A trip to Europe in 2000 lead to a remarkable find: in a Hamburg antique shop were his lost collection of drawings of life in Indochina. After a brief failed attempt at claiming ownership he purchased the collection and had them published in 2009 in a book entitled A Peaceful Legionnaire: an Indochina sketchbook, 1948-54. He remained in contact with the Legion, dissuading young aspirants from joining. He marched at the rear of ANZAC commemorations, with the un-allocateables, observing with pleasure: "They don't really know what to do with us".
At 90 he finished his last book Hill of Prosperity: Excavations at Khok Charoen, Thailand (BAR Publishing, Oxford, 2017), edited by John Crocker, finally completing the analysis of the material he and Bill Watson had excavated and returned to the people of Thailand.

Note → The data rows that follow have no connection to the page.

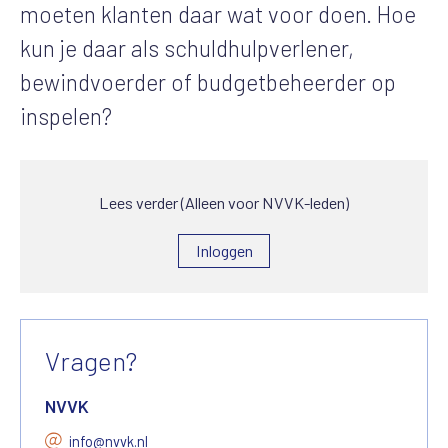
moeten klanten daar wat voor doen. Hoe
kun je daar als schuldhulpverlener,
bewindvoerder of budgetbeheerder op
inspelen?
Lees verder (Alleen voor NVVK-leden)
Inloggen
Vragen?
NVVK
info@nvvk.nl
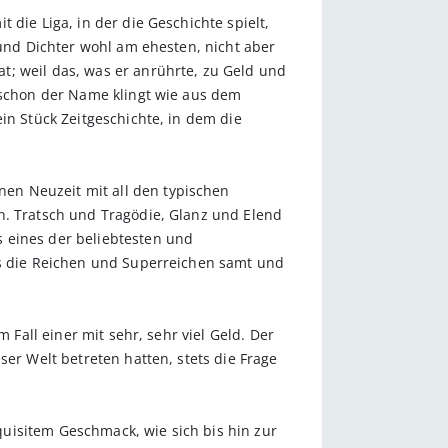
die Liga, in der die Geschichte spielt,
 und Dichter wohl am ehesten, nicht aber
t; weil das, was er anrührte, zu Geld und
– schon der Name klingt wie aus dem
in Stück Zeitgeschichte, in dem die
en Neuzeit mit all den typischen
n. Tratsch und Tragödie, Glanz und Elend
 eines der beliebtesten und
ss die Reichen und Superreichen samt und
 Fall einer mit sehr, sehr viel Geld. Der
ser Welt betreten hatten, stets die Frage
uisitem Geschmack, wie sich bis hin zur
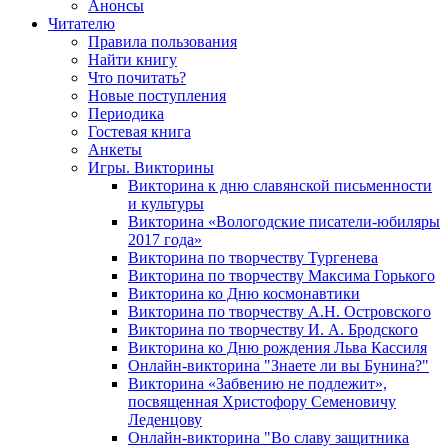
Анонсы
Читателю
Правила пользования
Найти книгу
Что почитать?
Новые поступления
Периодика
Гостевая книга
Анкеты
Игры. Викторины
Викторина к дню славянской письменности
и культуры
Викторина «Вологодские писатели-юбиляры
2017 года»
Викторина по творчеству Тургенева
Викторина по творчеству Максима Горького
Викторина ко Дню космонавтики
Викторина по творчеству А.Н. Островского
Викторина по творчеству И. А. Бродского
Викторина ко Дню рождения Льва Кассиля
Онлайн-викторина "Знаете ли вы Бунина?"
Викторина «Забвению не подлежит»,
посвященная Христофору Семеновичу
Леденцову
Онлайн-викторина "Во славу защитника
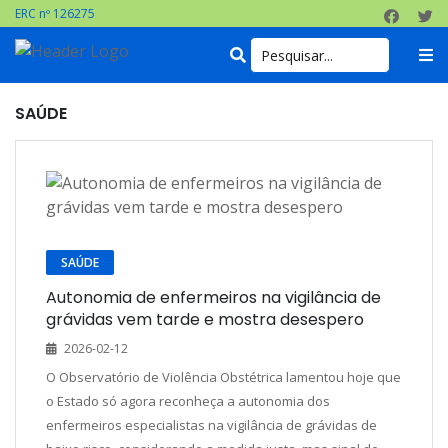
ERC nº 126275
SAÚDE
SAÚDE
Autonomia de enfermeiros na vigilância de
grávidas vem tarde e mostra desespero
2026-02-12
O Observatório de Violência Obstétrica lamentou hoje que
o Estado só agora reconheça a autonomia dos
enfermeiros especialistas na vigilância de grávidas de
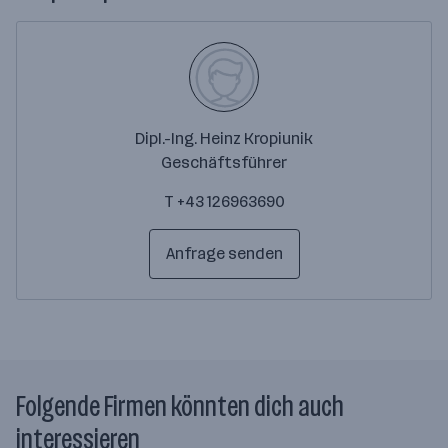
Dipl.-Ing. Heinz Kropiunik
Geschäftsführer
T +43 126963690
Anfrage senden
Folgende Firmen könnten dich auch
interessieren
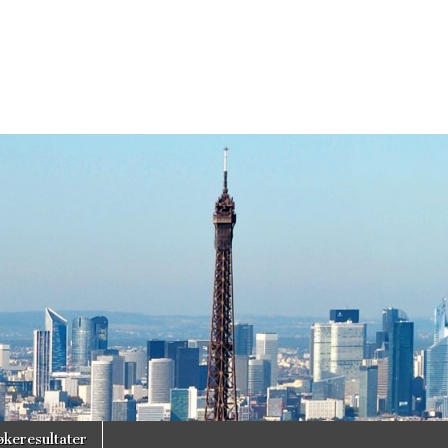
økeresultater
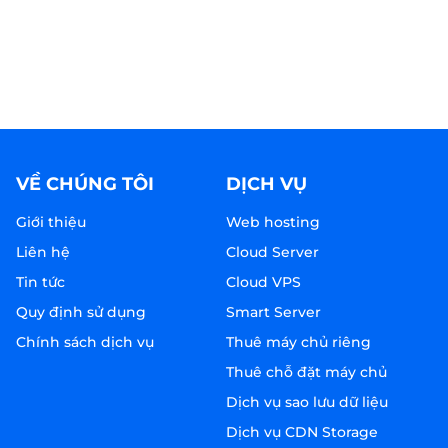
VỀ CHÚNG TÔI
DỊCH VỤ
Giới thiệu
Web hosting
Liên hệ
Cloud Server
Tin tức
Cloud VPS
Quy định sử dụng
Smart Server
Chính sách dịch vụ
Thuê máy chủ riêng
Thuê chỗ đặt máy chủ
Dịch vụ sao lưu dữ liệu
Dịch vụ CDN Storage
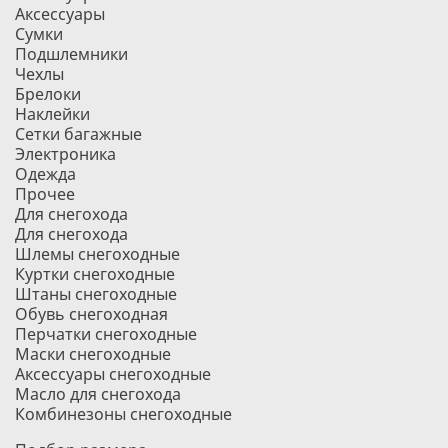
Аксессуары
Сумки
Подшлемники
Чехлы
Брелоки
Наклейки
Сетки багажные
Электроника
Одежда
Прочее
Для снегохода
Для снегохода
Шлемы снегоходные
Куртки снегоходные
Штаны снегоходные
Обувь снегоходная
Перчатки снегоходные
Маски снегоходные
Аксессуары снегоходные
Масло для снегохода
Комбинезоны снегоходные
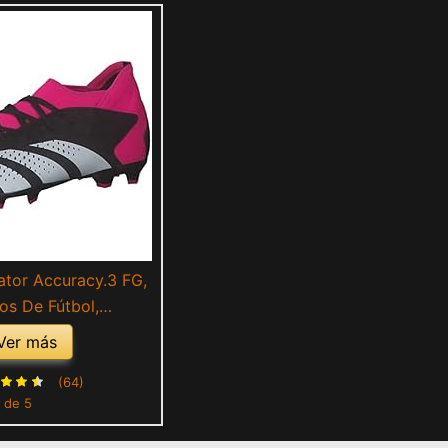
ator Accuracy.3 FG,
os De Fútbol,
t/Teshpk, 37 1/3 EU
Ver más
(64)
 de 5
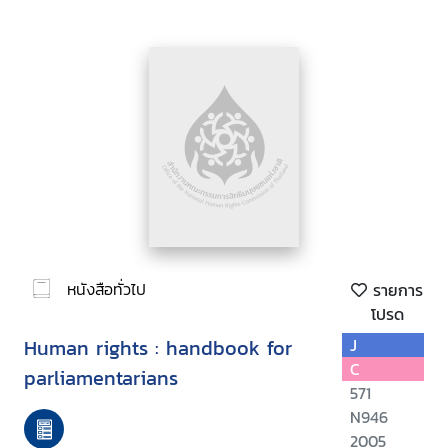
หนังสือทั่วไป
รายการ
โปรด
Human rights : handbook for
J
C
parliamentarians
571
N946
2005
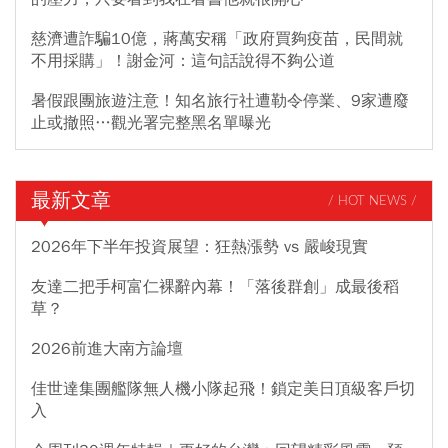
慈濟遭詐騙10億，蔣萬安稱「政府買夠疫苗，民間就
不用採購」！謝金河：這句話說得不夠公道
暑假跟團旅遊注意！知名旅行社遭勒令停業、9家遭廢
止或撤照…觀光署完整黑名單曝光
最新文章
/ HOT NEWS /
2026年下半年投資展望：狂熱漲勢 vs 嚴峻現實
友達二把手柯富仁裸辭內幕！「落後群創」成最後稻
草？
2026前進大南方論壇
佳世達集團艦隊無人機小隊起飛！鎖定美日頂級客戶切
入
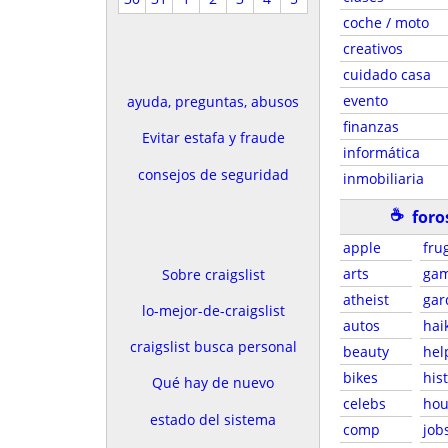
coche / moto
creativos
cuidado casa
evento
ayuda, preguntas, abusos
finanzas
Evitar estafa y fraude
informática
consejos de seguridad
inmobiliaria
☕
foro
apple
fru
arts
gam
Sobre craigslist
atheist
gar
lo-mejor-de-craigslist
autos
hai
craigslist busca personal
beauty
hel
bikes
his
Qué hay de nuevo
celebs
hou
estado del sistema
comp
job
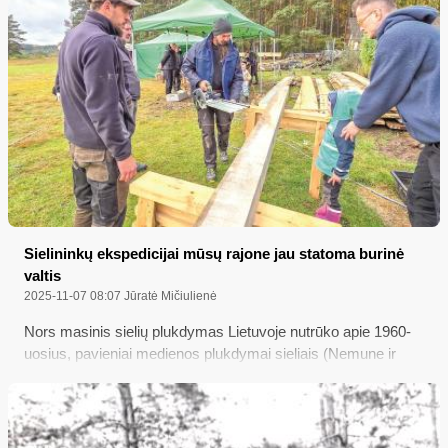
žuvęs 1950 metais. Šį straipsnį publikuoti kartu su pora
nuotraukų į redakciją atnešė V. Saulėno-Žalgirio giminaitis
varėniškis Stasys Saulėnas, o kita giminaitė vilniškė Rita
Končienė raštu plačiau papasakojo apie šio partizano šeimą.
Štai tas pasakojimas...
Sielininkų ekspedicijai mūsų rajone jau statoma burinė
valtis
2025-11-07 08:07
Jūratė Mičiulienė
Nors masinis sielių plukdymas Lietuvoje nutrūko apie 1960-
uosius, pavieniai medienos plukdymai sieliais (Nemune ir
Neryje) dar vyko iki pat XX a. pabaigos, iki 1990-ųjų, – dabar
tai jau tapę istorija...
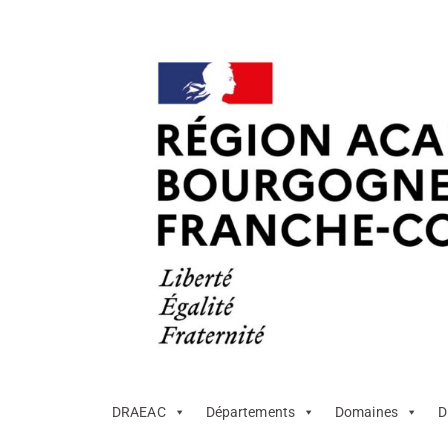
DRAEAC
Départements
Domaines
D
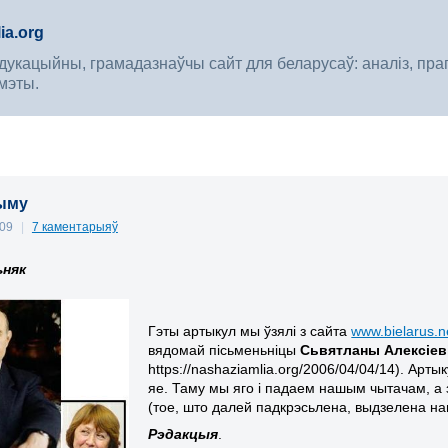
ia.org
укацыйны, грамадазнаўчы сайт для беларусаў: аналіз, прагноз
мэты.
ыму
009
|
7 каментарыяў
ьняк
Гэты артыкул мы ўзялі з сайта
www.bielarus.n
вядомай пісьменьніцы
Сьвятланы Алексіев
https://nashaziamlia.org/2006/04/04/14). Ар
яе. Таму мы яго і падаем нашым чытачам, а 
(тое, што далей падкрэсьлена, выдзелена нам
Рэдакцыя
.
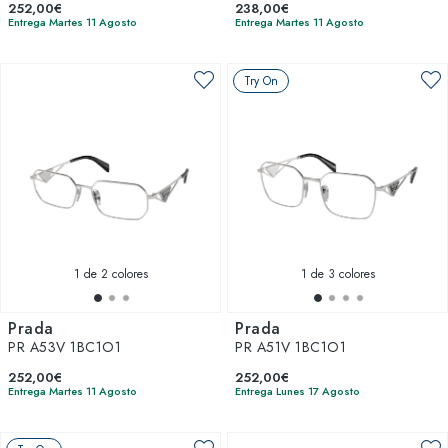
252,00€
238,00€
Entrega Martes 11 Agosto
Entrega Martes 11 Agosto
Try On
1
de 2 colores
1
de 3 colores
Prada
Prada
PR A53V 1BC1O1
PR A51V 1BC1O1
252,00€
252,00€
Entrega Martes 11 Agosto
Entrega Lunes 17 Agosto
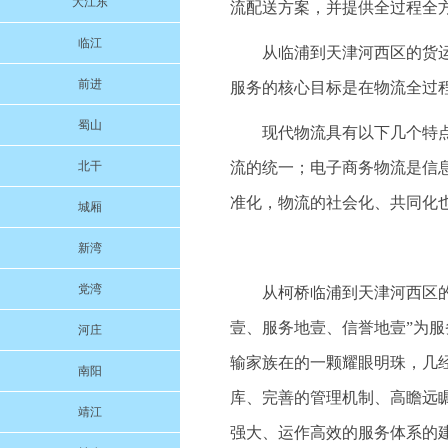
大江东
流配送方案，并提供全过程全
临江
从临浦到天津河西区的货
前进
服务的核心目标是在物流全过
蜀山
现代物流具有以下几个特
北干
流的统一；电子商务物流是信
准化，物流的社会化、共同化
城厢
新湾
党湾
从柯桥临浦到天津河西区的货
壹、服务地壹、信誉地壹”为
河庄
输家族在的一颗耀眼明珠，几
南阳
库、完善的管理机制、高瞻远
靖江
强大、运作高效的服务体系的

He valued a positive review from a former critic Charles Higham.
To quote Stephen Fry, Helmut was undoubtedly on the side of the mind. The many unwanted battles he was required to fight were undertaken without aggression, preferring reason and dignity at all cost. And the man had charm.
As the beast of time began to stalk him and Sigrid he turned to her and said: “What you need to understand is that, as a wife of an archaeologist, you become more fascinating to me the older you become…” He was appalled by current US politics and saw echoes of the social discourse he witnessed in his youth. Vale Helmut, the gentlest of men. He is survived by his wife Sigrid, his son Jean-Jacques and daughter Mona, and grandchildren Zachary, Ulrike, Oskar and Adelynde.